Published April 14, 2026 · 12 min read · By the Peakenza founding team
AI MVP Development Services: How to Actually Ship an AI Product (Not Just Demo One)

Roughly 60% of the AI MVPs we have audited in the last 12 months work brilliantly on the founder's laptop and fall apart the moment a real user touches them. The reason is almost never the model. It is everything around the model: the prompt, the retrieval layer, the eval loop, the fallback path, the cost ceiling. AI MVP development is a different discipline from regular SaaS MVP work, and pretending otherwise is how you end up with a $30K demo that ships zero revenue.
What actually breaks in AI MVPs (in order of frequency)
- Prompt fragility. The prompt that worked for 10 test cases falls over on real-world inputs because nobody ran it against 200 messy examples.
- Hallucination on adjacent topics. The model confidently makes things up the moment a user asks something one degree off-topic.
- Token cost explosions. A working feature that costs $0.04 per call becomes a $14,000 monthly bill the week the product gets traction.
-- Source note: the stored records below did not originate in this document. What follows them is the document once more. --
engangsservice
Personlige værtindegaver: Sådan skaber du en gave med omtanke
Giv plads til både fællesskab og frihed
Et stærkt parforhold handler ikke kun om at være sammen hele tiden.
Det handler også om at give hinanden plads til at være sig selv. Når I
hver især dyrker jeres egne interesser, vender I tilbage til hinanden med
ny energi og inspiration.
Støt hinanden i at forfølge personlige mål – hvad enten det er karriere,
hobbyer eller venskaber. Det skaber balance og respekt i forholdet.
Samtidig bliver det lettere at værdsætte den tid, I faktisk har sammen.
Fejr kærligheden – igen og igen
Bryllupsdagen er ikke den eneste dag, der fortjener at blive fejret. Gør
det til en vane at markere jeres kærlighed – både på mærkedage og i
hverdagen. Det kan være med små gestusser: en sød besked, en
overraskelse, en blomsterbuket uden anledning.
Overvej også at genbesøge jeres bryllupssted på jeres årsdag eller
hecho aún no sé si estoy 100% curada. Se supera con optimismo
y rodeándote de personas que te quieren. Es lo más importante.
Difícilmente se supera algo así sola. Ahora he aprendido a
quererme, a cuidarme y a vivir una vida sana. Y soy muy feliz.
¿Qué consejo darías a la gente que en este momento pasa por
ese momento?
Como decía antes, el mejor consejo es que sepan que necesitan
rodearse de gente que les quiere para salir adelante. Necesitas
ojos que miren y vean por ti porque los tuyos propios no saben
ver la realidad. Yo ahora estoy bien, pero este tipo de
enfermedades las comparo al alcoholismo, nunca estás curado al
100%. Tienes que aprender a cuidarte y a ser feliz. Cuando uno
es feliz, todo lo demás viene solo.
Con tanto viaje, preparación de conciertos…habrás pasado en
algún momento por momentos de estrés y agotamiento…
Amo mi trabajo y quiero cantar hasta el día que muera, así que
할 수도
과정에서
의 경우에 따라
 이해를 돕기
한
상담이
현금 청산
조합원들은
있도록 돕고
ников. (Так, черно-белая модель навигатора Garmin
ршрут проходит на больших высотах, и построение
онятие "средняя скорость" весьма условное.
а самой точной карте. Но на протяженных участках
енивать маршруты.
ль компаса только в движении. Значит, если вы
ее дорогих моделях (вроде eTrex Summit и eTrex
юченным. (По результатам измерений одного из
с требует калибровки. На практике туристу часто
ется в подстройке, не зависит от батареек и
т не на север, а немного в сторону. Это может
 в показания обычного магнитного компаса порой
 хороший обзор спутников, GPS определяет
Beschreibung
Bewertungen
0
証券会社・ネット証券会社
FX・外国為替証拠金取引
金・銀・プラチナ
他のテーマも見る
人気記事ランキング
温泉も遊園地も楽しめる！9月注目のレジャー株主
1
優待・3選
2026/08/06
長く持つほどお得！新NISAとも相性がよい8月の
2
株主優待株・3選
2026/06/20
- No fallback when the model errors. One OpenAI rate limit and the entire user flow dead-ends.
- No way to evaluate quality. Founders cannot tell if the latest prompt change made the output 30% better or 30% worse, because nobody set up evals.
The architecture we ship for every AI MVP
This is the boring, opinionated stack we keep returning to because it survives contact with real users:
- A thin model abstraction layer so swapping Gemini 2.5 → GPT-5 → Claude is a one-line config change, not a refactor.
- Structured outputs using JSON schema or function calling. Free-text outputs are technical debt from day one.
- A retry + fallback chain. If model A fails, model B picks up. If both fail, we degrade gracefully instead of throwing.
- Per-user cost ceilings. A daily token budget per user account, enforced server-side, prevents the $14K bill nobody saw coming.
- An eval set of 50-200 real inputs with expected behaviour, runnable in CI before each prompt change.
- Full request/response logging with PII redaction, so you can debug the actual conversations users had — not the ones you imagined.
The "narrow wedge" rule for AI MVPs
Every founder who has ever sat in our discovery call wants to build "an AI platform for X." The successful ones reluctantly accept this constraint: pick the single most painful 30-second task your user does today and obliterate it. That is your v1.
Real examples from the last six months:
- A legal-tech founder who wanted "an AI paralegal" — we shipped a single feature: turning a court filing PDF into a one-page brief in under 90 seconds. 47 paying lawyers in month two.
- A recruiter who wanted "an AI hiring co-pilot" — we shipped résumé-to-job-fit scoring with one-line explanations. Closed three agency contracts before the v2 spec was written.
- A fintech founder who wanted "an AI CFO" — we shipped a daily Slack message summarising yesterday's transactions in plain English. 200 users in 6 weeks.
In every one of these, the v1 looks embarrassingly small. That is the point. Small AI MVPs ship. Big ones become PowerPoint decks.
When to fine-tune (almost never)
Founders ask about fine-tuning in roughly 80% of AI MVP discovery calls. We say yes maybe 5% of the time. Modern frontier models with good prompting + retrieval beat fine-tuned smaller models for almost every business problem you can think of. Fine-tuning makes sense when you have: (a) a task that genuinely needs lower latency than a frontier model can hit, (b) a stable, narrow domain, and (c) at least a few thousand high-quality labeled examples. If you do not check all three, save the money.
Trust UX: the underrated half of an AI MVP
Half of AI MVP success is engineering. The other half is convincing users to trust the output. The patterns that consistently raise activation:
- Show the source. "Here is the answer + the three documents I read to get it."
- Surface confidence honestly. "I am not sure about this one — please double-check" beats false confidence every time.
- Always allow override. Users want a one-click way to edit the AI's output, not a chat thread to argue with it.
- Capture feedback inline. A simple thumbs up/down per response is the cheapest eval data you will ever collect.
Realistic timelines and budgets
A focused AI MVP with one core agent flow, structured outputs, and basic evals is a 2-3 week build in the $9K-$18K range with an AI-native team. Anything larger — multi-agent orchestration, custom RAG, voice — scales toward 5-8 weeks and $25K-$60K. The line is "is the AI doing one thing or many things?" Be honest about which side you are on.
The mistake we see almost every week
Founders ship the AI feature without instrumenting anything, get 30 users, and then have no data to explain why retention is 11% instead of 40%. Logs, evals, and feedback loops are not v2. They are v1, day one. Without them you are flying blind, and AI products fail in subtle ways that only telemetry can catch.